An Arcame Mafia member and one of Free's contacts, he is something of a sleaze but provides Free with information multiple times throughout the series.

=== Albastora ===
Led by a descendant of Crucia Albastora, the original author of the Black Fairy Tome, they seek the Black Fairy Tome to destroy it for an unknown reason.

- Damian Carme (ダミアン・カルメ, Damian Karume)

A fairy scholar who posed as an assistant of Cain Distarol. He's actually working with Veronica Thorn as members of an unknown faction to collect the pages of the Black Fairy Tome. While he's changed his surname, he is actually a descendant of Crucia Albastora, the original author of the Black Fairy Tome.
- Veronica Thorn (ヴェロニカ・ソーン, Veronika Sōn)

A childhood friend of Marlya Noel, who called her Ver, she and Marlya were the only ones to survive the Suna massacre led by Ray Dawn, who she has sworn revenge against. Like others from Suna, Veronica possesses the ability to see fairy primordials without the aid of special equipment, which humans aren't supposed to be able to do. Directly possessed by her fairy, Blood Daughter, she works as an assassin for Albastora, seeking to destroy the Black Fairy Tome. She is also obsessed with killing Duke Ray Dawn in revenge for Suna's destruction, even if she dies in the process.

=== Other ===
- Bitter Sweet ("スウィーティー" ビター・スウィート, "Suwītī" Bitā Suwīto)

Bitter Sweet, often called Sweetie, is a smooth-talking businesswoman with a perfect memory. As pleasant as she is merciless, she is fearsome with a sword and gun and often works against Dorothea, once sending assassins after them. However, she will "work" with anyone if their goals happen to align, having helped Dorothea, Albastora, and Gui Carlin at different times. She seeks the Black Fairy Tome and has a fairy named Skriker.
- Cain Distarol (カイン・ディスタロル, Kain Disutaroru)

A fairy scholar who was a friend of Damien Carme's father. He tries to collect the pages of the Black Fairy Tome and seems unaware of Damien's ulterior motives.
- Beevee Liscar (ビーヴィー・リスカー, Bīvī Risukā)
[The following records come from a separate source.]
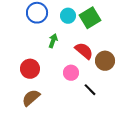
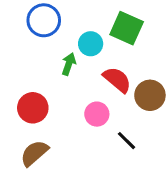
cyan circle: (68, 16) -> (91, 44), moved
green square: (90, 18) -> (127, 28), turned -35

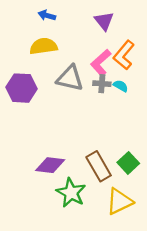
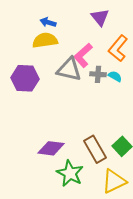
blue arrow: (47, 15) -> (48, 22), moved
pink L-shape: (101, 63) -> (83, 55), moved

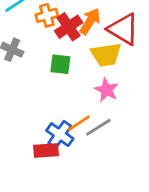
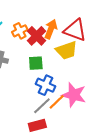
pink star: (106, 90) -> (74, 95), moved, size x1.4
gray line: (98, 127) -> (42, 106), moved
blue cross: (60, 135) -> (46, 85), moved

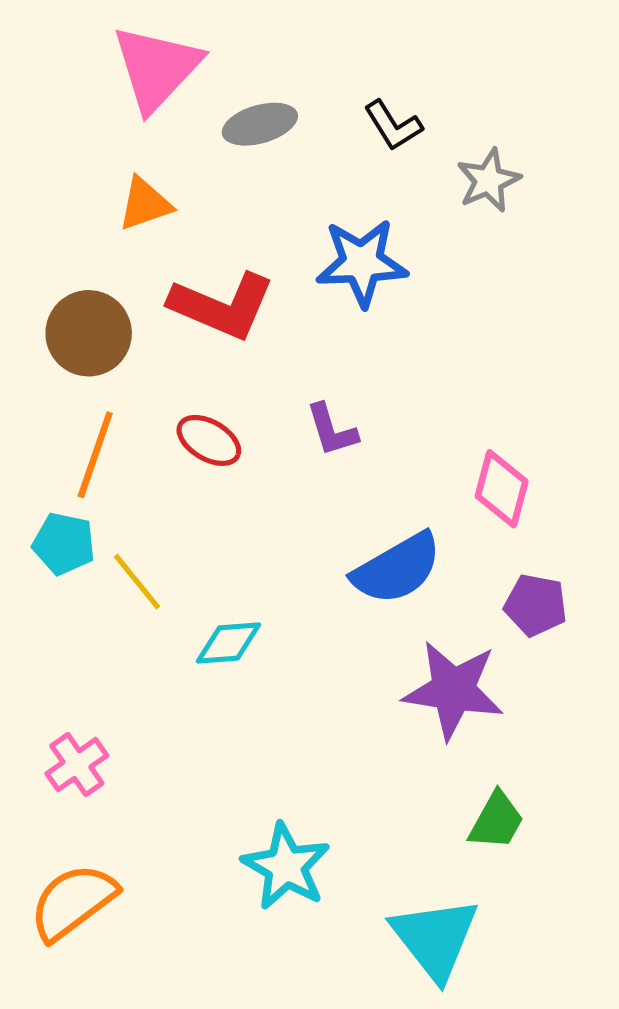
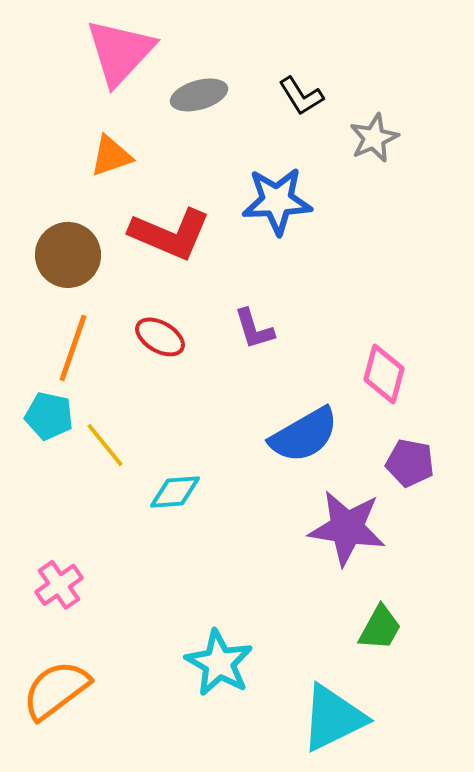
cyan triangle: (435, 938) -> (333, 718), turned 42

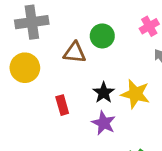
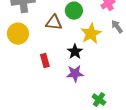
yellow star: (135, 94) -> (91, 34), moved, turned 30
purple star: (104, 123) -> (75, 74), turned -30

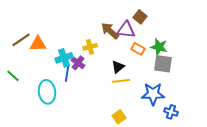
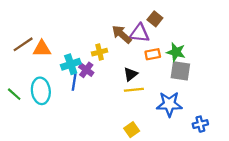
orange rectangle: (138, 49) -> (153, 54), turned -40
green line: (13, 76) -> (14, 94), moved
cyan ellipse: (47, 92) -> (41, 91), moved
blue cross: (171, 112) -> (200, 124), moved, turned -32

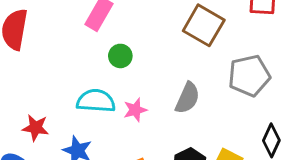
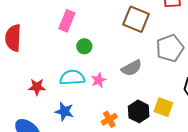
gray semicircle: (187, 98) -> (132, 68), turned 45
red star: (36, 128) -> (37, 87), moved

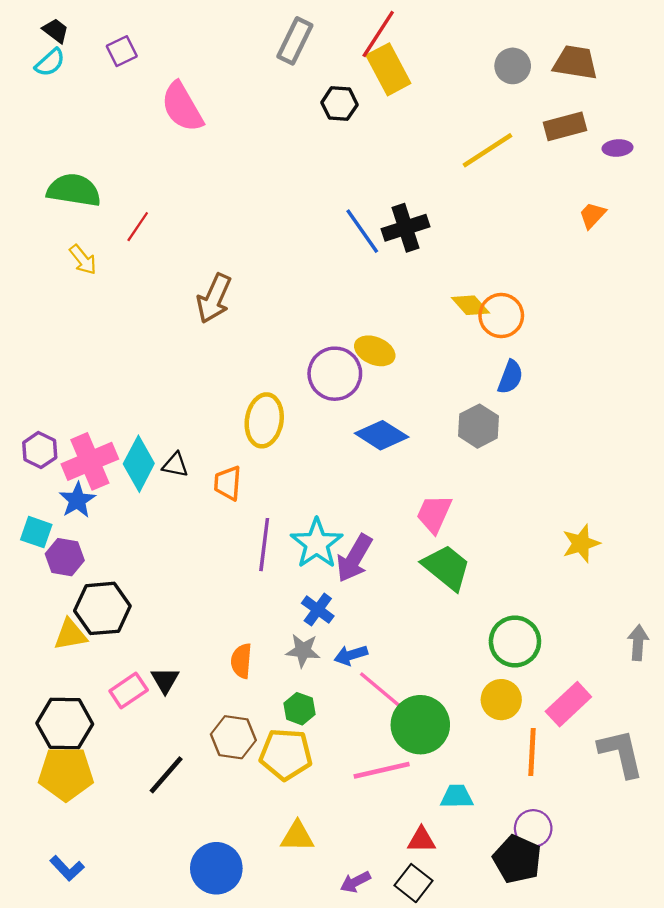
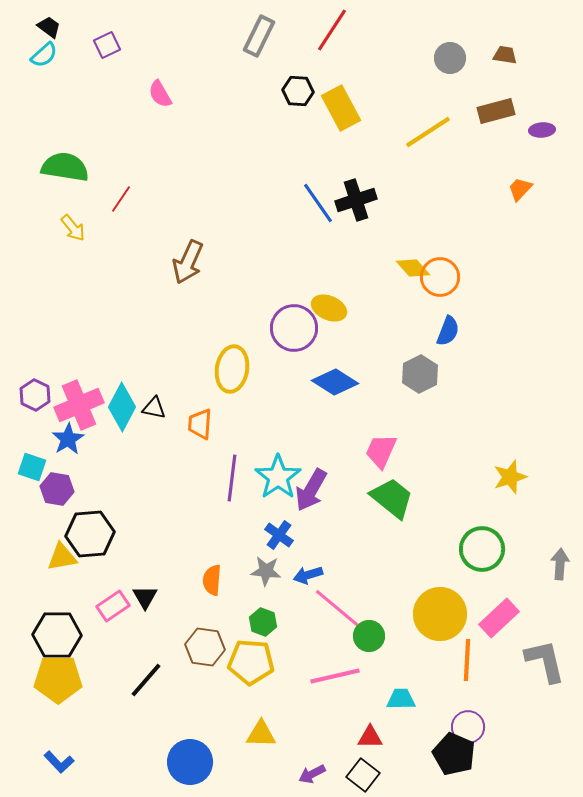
brown trapezoid: (575, 63) -> (505, 55), size x0.6
yellow rectangle: (388, 69) -> (341, 108), moved
pink semicircle: (182, 107) -> (160, 94), size x0.6
green circle: (515, 641) -> (482, 549), moved
yellow circle: (501, 700) -> (440, 614), size x1.5
green circle: (420, 725) -> (369, 636), size x0.6

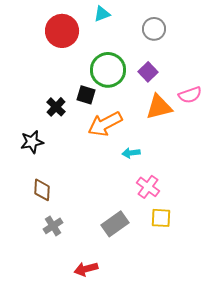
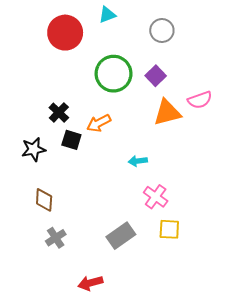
black square: (86, 95) -> (71, 140), moved
orange arrow: (105, 124) -> (99, 123), moved, size x0.7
One of the "Seven Knights," he was a legendary fairy soldier who kept fighting until the end. After the war he became an Agent of war and leader of a band of mercenaries. Under Duke Diese's orders, he robbed a train and stole the fairy weapon Fratanil. He has a three-headed wolf fairy named Eizenkopf and the fairy weapon Gaddfacs - the one in lockup is fake.
- Sophie (ソフィー, Sofī)

She is a subordinate of Beevee Liscar with short blonde hair and blue eyes. While capable in close knife combat, her specialty was sniping.
- Jet Glaive (ジェット・グレイヴ, Jetto Gureibu)

Jet Glaive was a fairy soldier and one of the Seven Knights who fought alongside Free and Wolfram during the Unification War. He was a friend of Free's and saved him from being killed by an enemy Fairy Soldier, though the blow he took for Free led to him bleeding to death shortly afterwards. Free was then entrusted with Jet's fairy weapon, Verosteal.

== Production and release ==

The original anime television series by P.A. Works was announced on January 24, 2019. It was directed by Kenichi Suzuki and written by Ao Jūmonji, with Haruhisa Nakata and Takako Shimizu handling character designs. Japanese musician Know-Name (stylized as [K]NoW_NAME) composed the music and performed the series' opening theme song "Knock On the Core", as well as the second opening theme song "Still Standing". The series aired as a split-cour, with the first half airing on Tokyo MX, BS11, MBS, and AT-X from April 7 to June 23, 2019, while the second half aired from October 6 to December 22, 2019. Funimation licensed the series; the English dub premiered on April 28, 2019.